The single-cell can be treated as a mechanical unit, endowed with an internal micro-architecture –the cytoskeleton– able to sense extra-cellular physical stimuli and to react to them through coordinated structural remodeling and stress redistribution. Although several homogenization approaches have been set up in the last several decades, standard Continuum Mechanics cannot be directly applied to this context, as it is known to be inadequate whenever micro-heterogeneities, defects, and reconfiguration of the microstructure arise. This can be done through Structured Deformations, suitable for predicting the effective dynamics of bodies experiencing sub-macroscopic disarrangements, such as configurational changes, switching, slips, separations, etc. This is the case for (i) actin filaments and (ii) the cytoskeleton, as specified in the sequel.

  1. Actin filaments experience disarrangements at the level of their molecular architectures.

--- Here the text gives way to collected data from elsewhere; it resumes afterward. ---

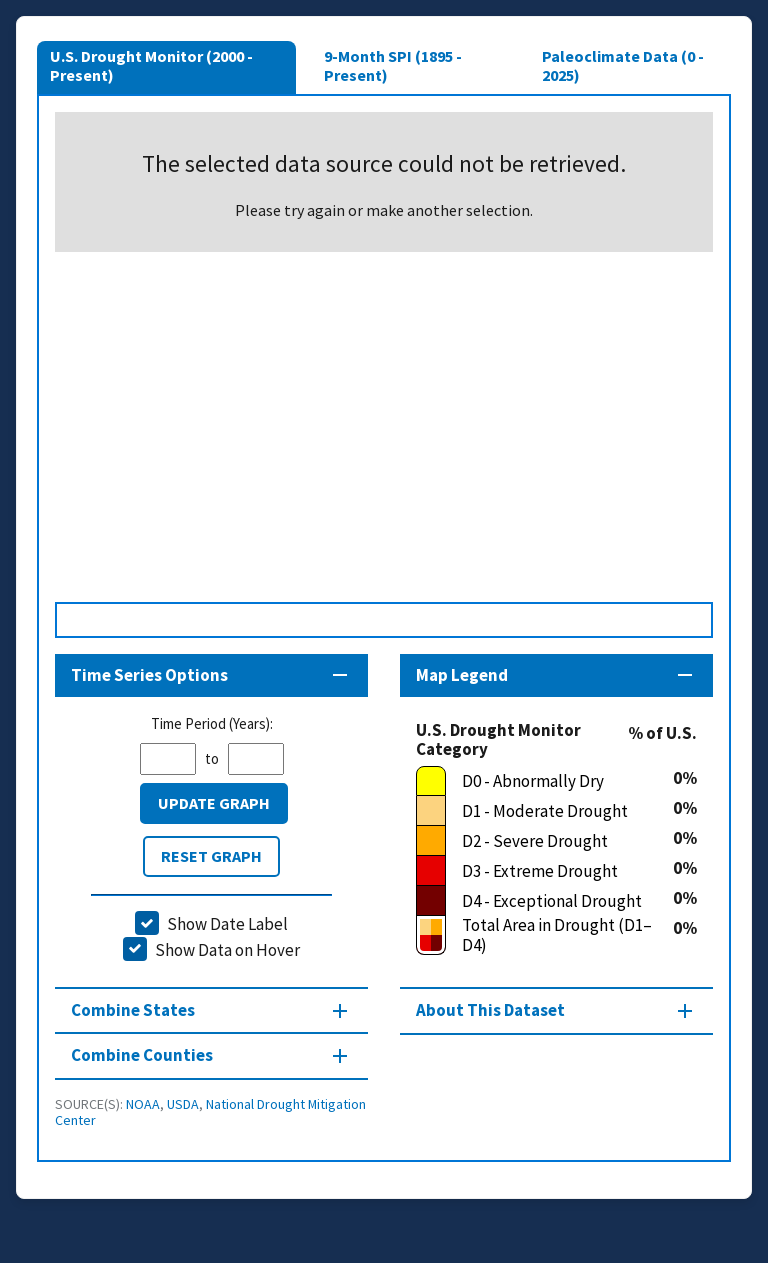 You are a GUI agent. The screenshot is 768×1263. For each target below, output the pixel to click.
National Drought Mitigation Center (210, 1112)
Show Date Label (227, 924)
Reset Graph (211, 856)
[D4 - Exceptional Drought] (544, 901)
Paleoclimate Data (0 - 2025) (623, 65)
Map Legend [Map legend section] (462, 675)
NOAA (143, 1104)
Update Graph (214, 803)
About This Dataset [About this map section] (490, 1010)
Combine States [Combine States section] (133, 1010)
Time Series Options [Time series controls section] (149, 675)
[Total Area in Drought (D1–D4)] (544, 935)
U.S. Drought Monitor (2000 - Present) (151, 65)
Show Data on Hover (227, 950)
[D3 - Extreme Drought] (544, 871)
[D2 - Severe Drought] (544, 841)
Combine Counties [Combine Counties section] (142, 1055)
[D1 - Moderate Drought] (544, 811)
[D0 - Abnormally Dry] (544, 781)
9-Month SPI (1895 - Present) (393, 65)
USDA (183, 1104) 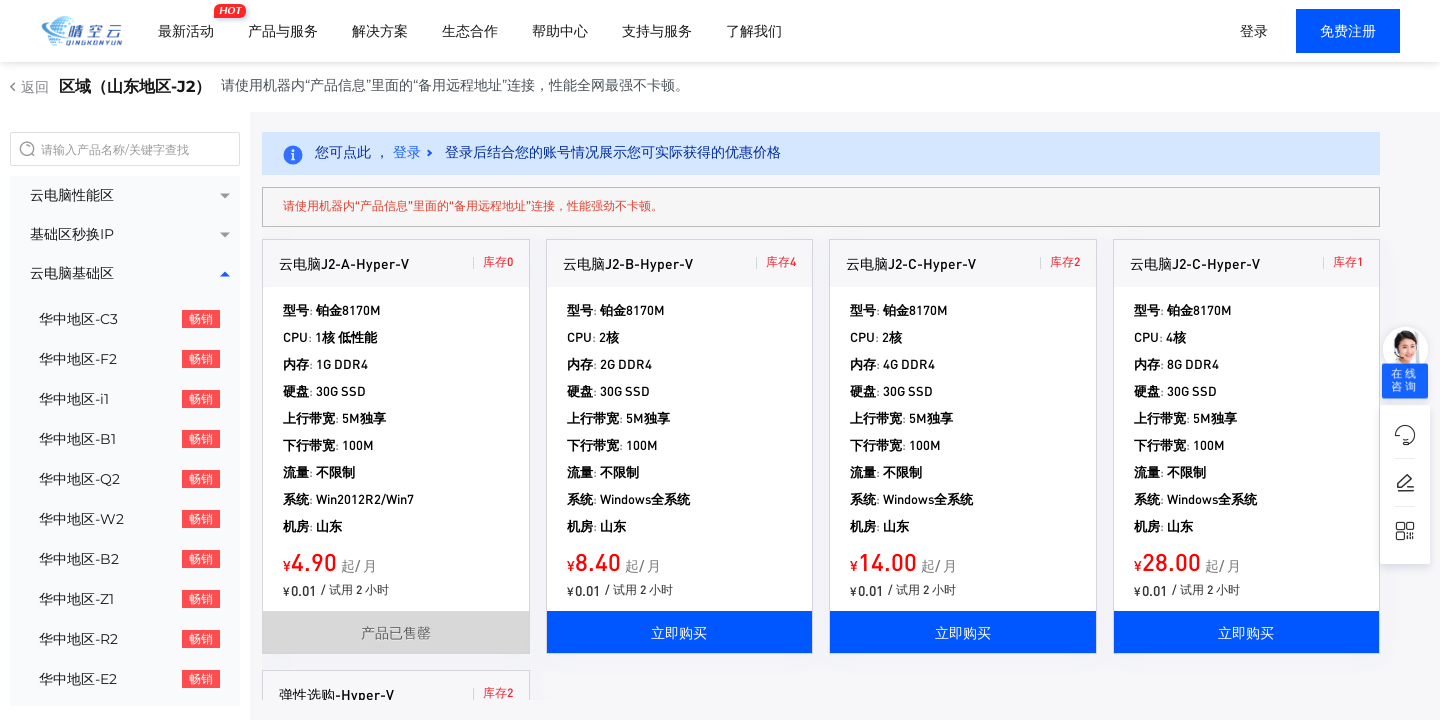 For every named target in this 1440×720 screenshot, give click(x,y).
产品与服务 (283, 31)
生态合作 (470, 31)
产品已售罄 (396, 632)
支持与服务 (657, 31)
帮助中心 (560, 31)
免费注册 (1348, 31)
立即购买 (679, 632)
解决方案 (380, 31)
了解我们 (754, 31)
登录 (1254, 31)
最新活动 (191, 23) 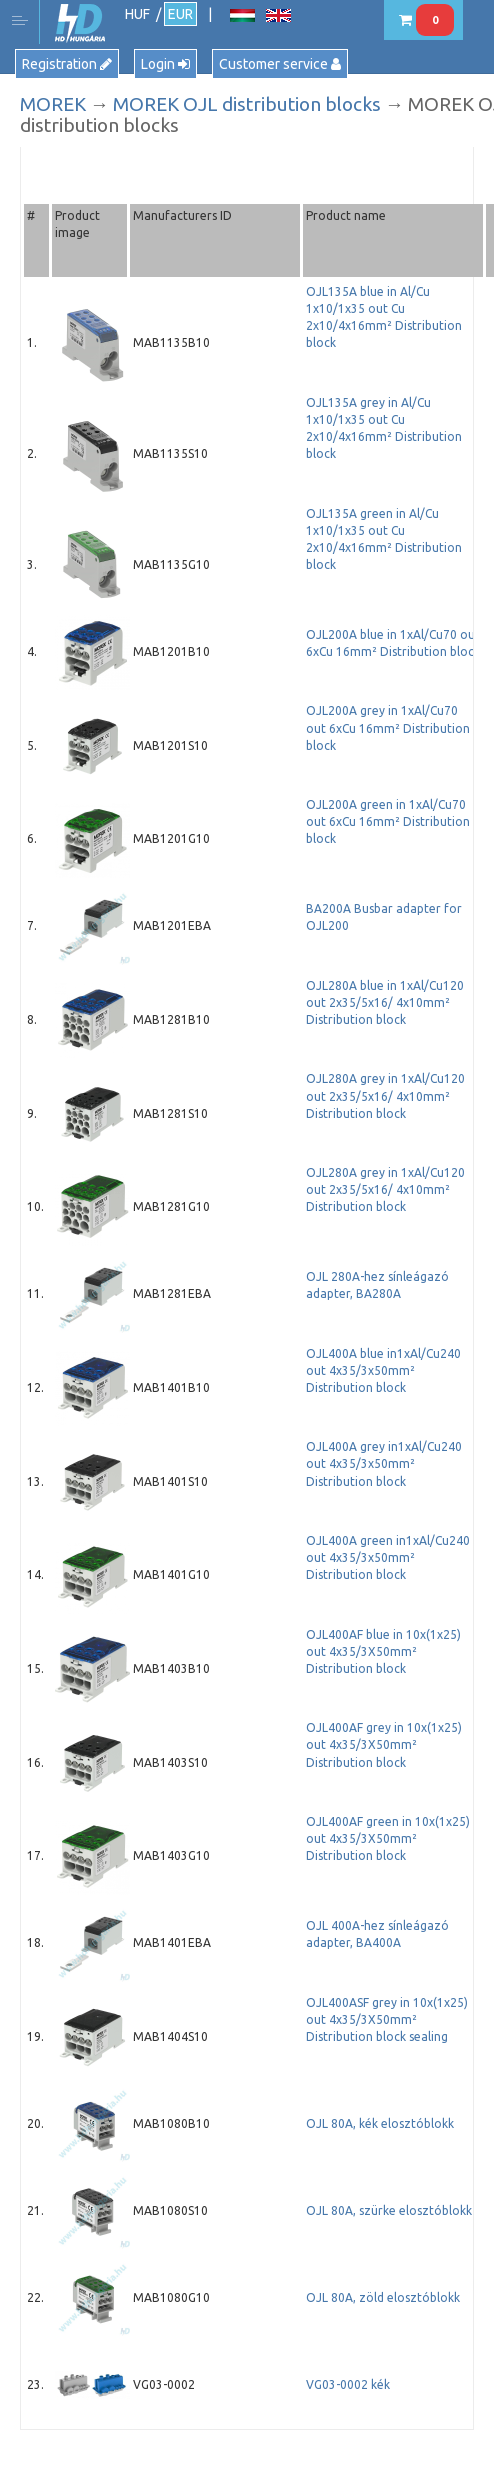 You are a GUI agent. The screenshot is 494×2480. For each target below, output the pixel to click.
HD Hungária (80, 23)
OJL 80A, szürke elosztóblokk (389, 2210)
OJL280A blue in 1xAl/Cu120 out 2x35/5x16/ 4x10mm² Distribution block (385, 1002)
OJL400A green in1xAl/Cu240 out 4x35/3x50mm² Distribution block (388, 1557)
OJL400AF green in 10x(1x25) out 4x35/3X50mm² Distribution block (388, 1838)
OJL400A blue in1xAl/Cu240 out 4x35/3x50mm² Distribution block (383, 1370)
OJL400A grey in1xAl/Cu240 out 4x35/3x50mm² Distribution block (384, 1463)
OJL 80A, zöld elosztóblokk (383, 2297)
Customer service (280, 64)
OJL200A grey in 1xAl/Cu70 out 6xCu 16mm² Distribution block (388, 727)
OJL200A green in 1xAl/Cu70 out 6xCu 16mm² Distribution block (388, 821)
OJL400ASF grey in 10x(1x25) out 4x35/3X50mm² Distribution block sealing (387, 2019)
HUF (137, 14)
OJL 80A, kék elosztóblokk (380, 2123)
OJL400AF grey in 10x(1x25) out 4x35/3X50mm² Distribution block (384, 1744)
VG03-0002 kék (348, 2384)
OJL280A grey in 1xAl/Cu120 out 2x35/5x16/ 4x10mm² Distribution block (385, 1095)
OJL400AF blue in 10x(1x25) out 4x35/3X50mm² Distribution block (383, 1651)
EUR (180, 14)
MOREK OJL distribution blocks (247, 104)
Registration (67, 64)
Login (165, 64)
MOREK (53, 104) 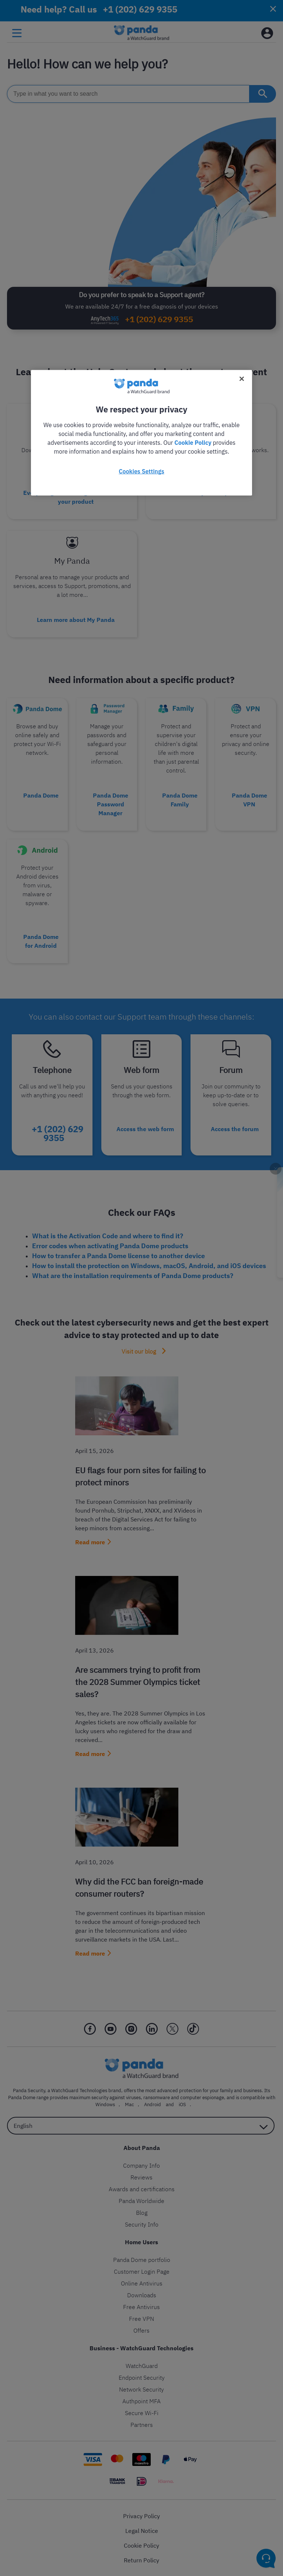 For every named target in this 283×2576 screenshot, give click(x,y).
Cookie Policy (192, 442)
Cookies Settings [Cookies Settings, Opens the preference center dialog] (141, 471)
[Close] (242, 379) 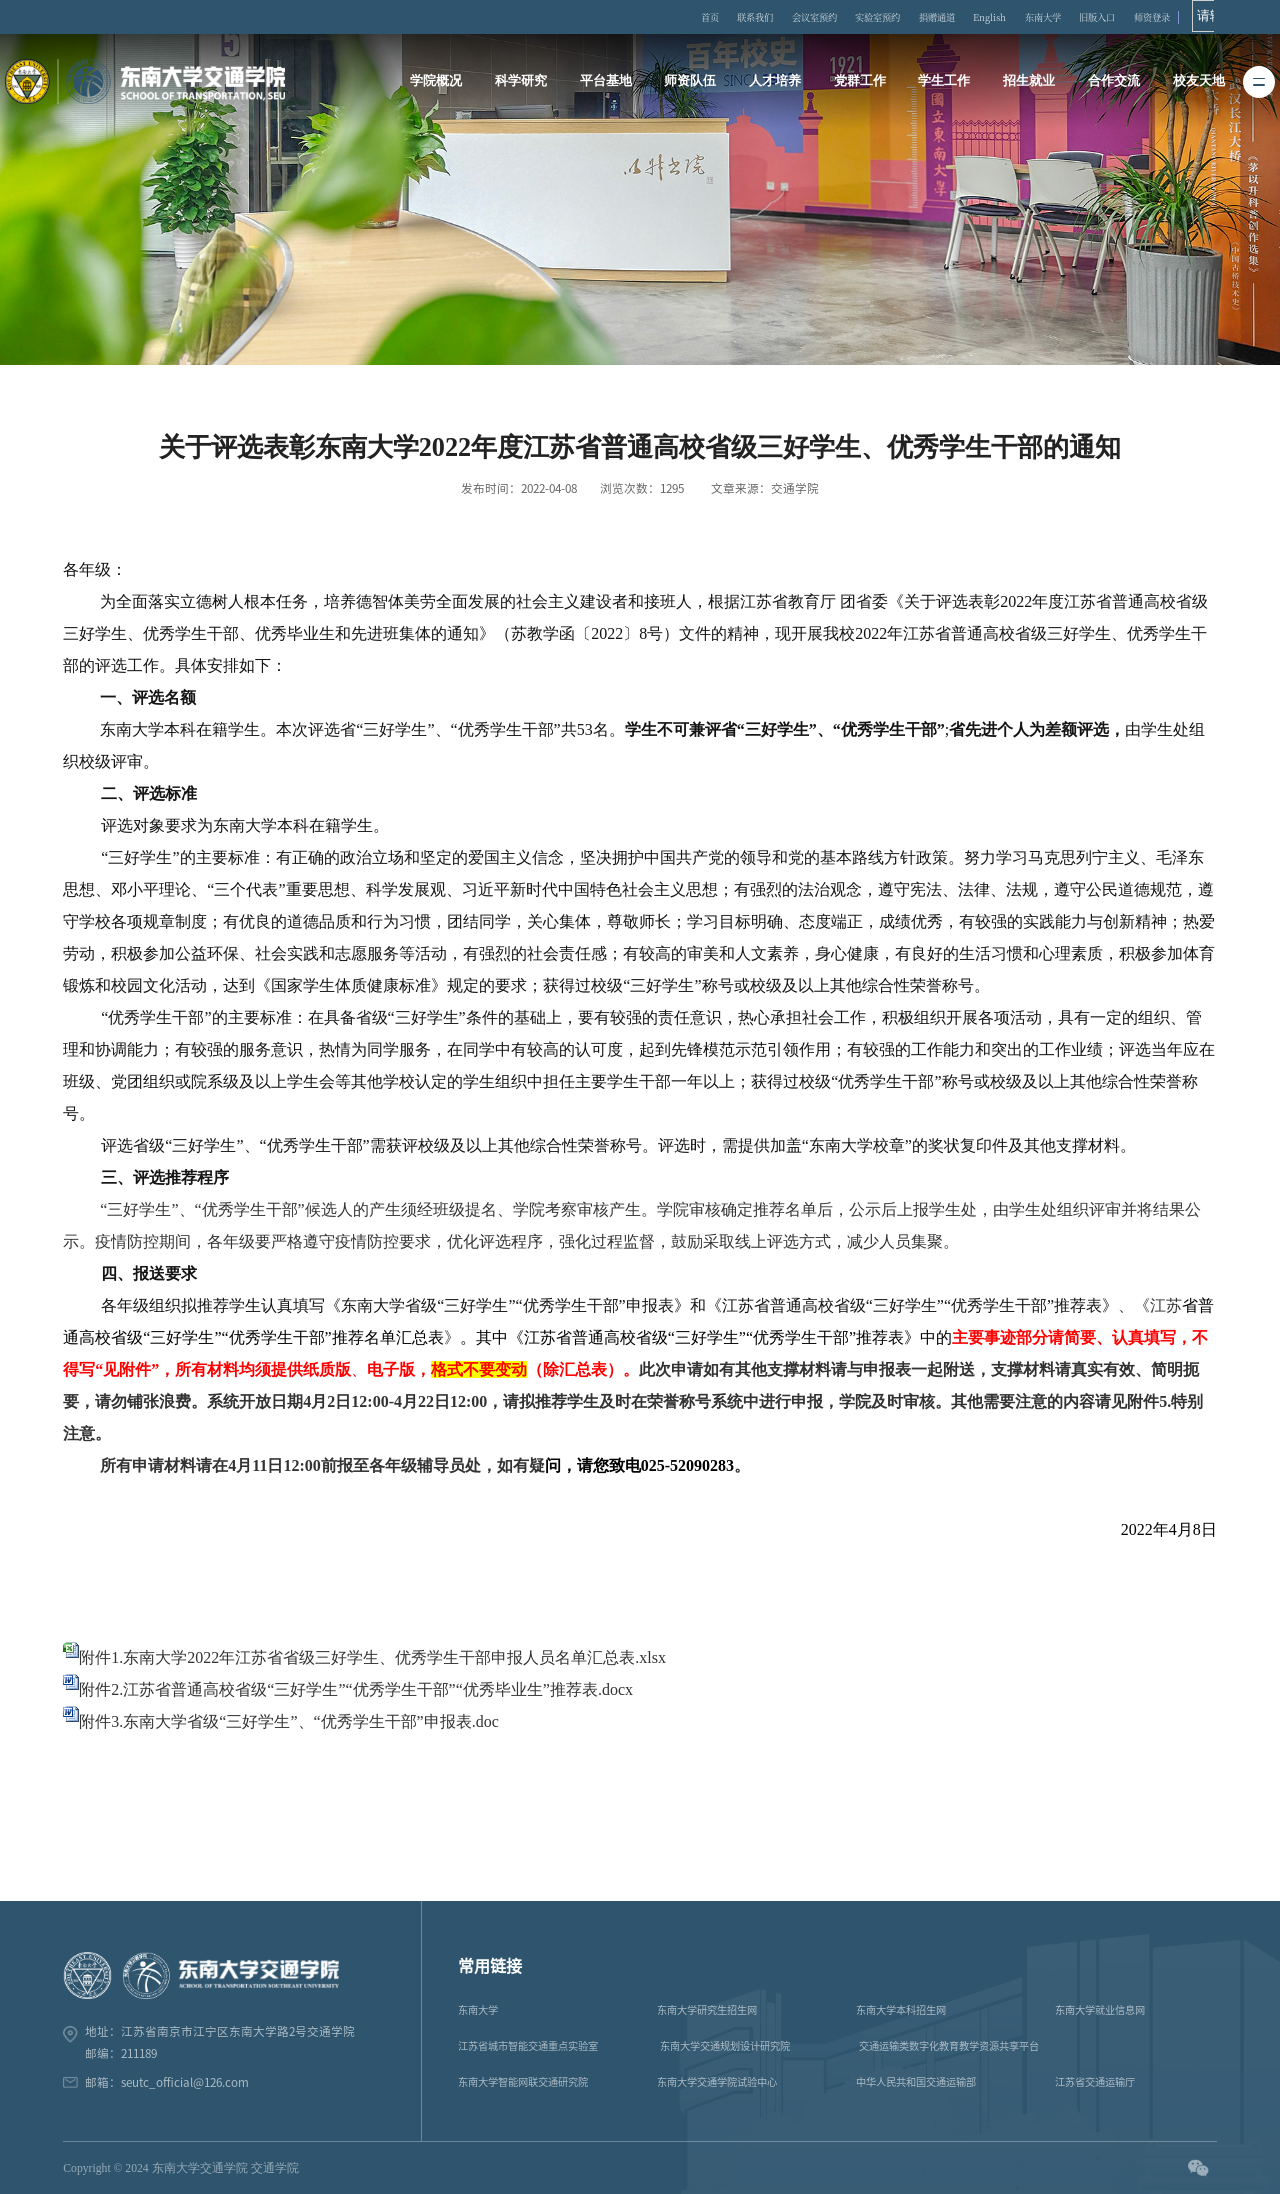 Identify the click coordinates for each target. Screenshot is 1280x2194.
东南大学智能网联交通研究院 (523, 2082)
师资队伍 (692, 81)
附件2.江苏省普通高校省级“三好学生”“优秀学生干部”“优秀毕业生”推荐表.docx (356, 1689)
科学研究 (524, 81)
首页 (715, 16)
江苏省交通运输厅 (1095, 2082)
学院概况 (440, 81)
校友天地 (1195, 81)
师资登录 (1207, 16)
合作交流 (1111, 81)
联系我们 (766, 16)
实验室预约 (902, 16)
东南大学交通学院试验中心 (717, 2082)
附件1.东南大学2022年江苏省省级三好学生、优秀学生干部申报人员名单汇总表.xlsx (372, 1657)
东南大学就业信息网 (1100, 2010)
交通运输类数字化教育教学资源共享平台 (949, 2046)
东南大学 (1086, 16)
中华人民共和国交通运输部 (916, 2082)
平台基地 (608, 81)
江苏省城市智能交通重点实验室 (528, 2046)
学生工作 (943, 81)
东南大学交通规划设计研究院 (725, 2046)
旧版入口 (1147, 16)
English (1027, 16)
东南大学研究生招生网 (707, 2010)
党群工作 (859, 81)
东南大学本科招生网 (901, 2010)
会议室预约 (831, 16)
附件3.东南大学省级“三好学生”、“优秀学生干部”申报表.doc (289, 1721)
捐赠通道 (967, 16)
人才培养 (775, 81)
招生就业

Biochemically induced sliding disarrangements between actin segments and myosin heads are known to affect the mechanics of actomyosin filaments embedded in the cytoskeleton apparatus through tensile instabilities, predicted by our approach.
  2. The cytoskeleton, formed by actin microfilaments, intermediate filaments and microtubule continuously changing their spatial organization and prestresses through polymerization/depolymerization processes, steers migration, adhesion and cell division by obeying a tensegrity construct, resembling actin filaments (cables) and microtubules (struts). Evidence of buckled microtubules and highly stretched filaments suggested us to account for such effects within the 30-element tensegrity cell paradigm. For the first time in the literature this allows for predicting extreme and counter-intuitive behaviors exploited by cells, such as instability-guided configurational switching.